# Assigned task:
Using the entries below, transcribe exactly the line containing "sorunları en aza" and each line that follows it to the end.

─── Data records

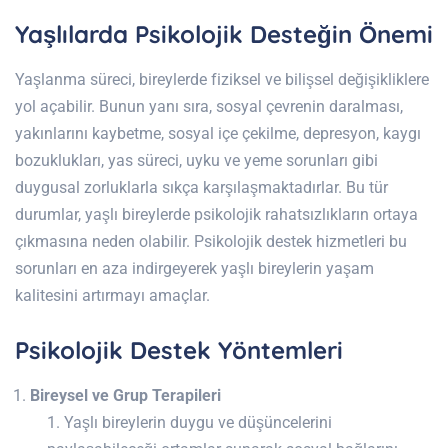
Yaşlılarda Psikolojik Desteğin Önemi
Yaşlanma süreci, bireylerde fiziksel ve bilişsel değişikliklere
yol açabilir. Bunun yanı sıra, sosyal çevrenin daralması,
yakınlarını kaybetme, sosyal içe çekilme, depresyon, kaygı
bozuklukları, yas süreci, uyku ve yeme sorunları gibi
duygusal zorluklarla sıkça karşılaşmaktadırlar. Bu tür
durumlar, yaşlı bireylerde psikolojik rahatsızlıkların ortaya
çıkmasına neden olabilir. Psikolojik destek hizmetleri bu
sorunları en aza indirgeyerek yaşlı bireylerin yaşam
kalitesini artırmayı amaçlar.
Psikolojik Destek Yöntemleri
Bireysel ve Grup Terapileri
Yaşlı bireylerin duygu ve düşüncelerini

──────

# Result for this exercise:
sorunları en aza indirgeyerek yaşlı bireylerin yaşam
kalitesini artırmayı amaçlar.
Psikolojik Destek Yöntemleri
Bireysel ve Grup Terapileri
Yaşlı bireylerin duygu ve düşüncelerini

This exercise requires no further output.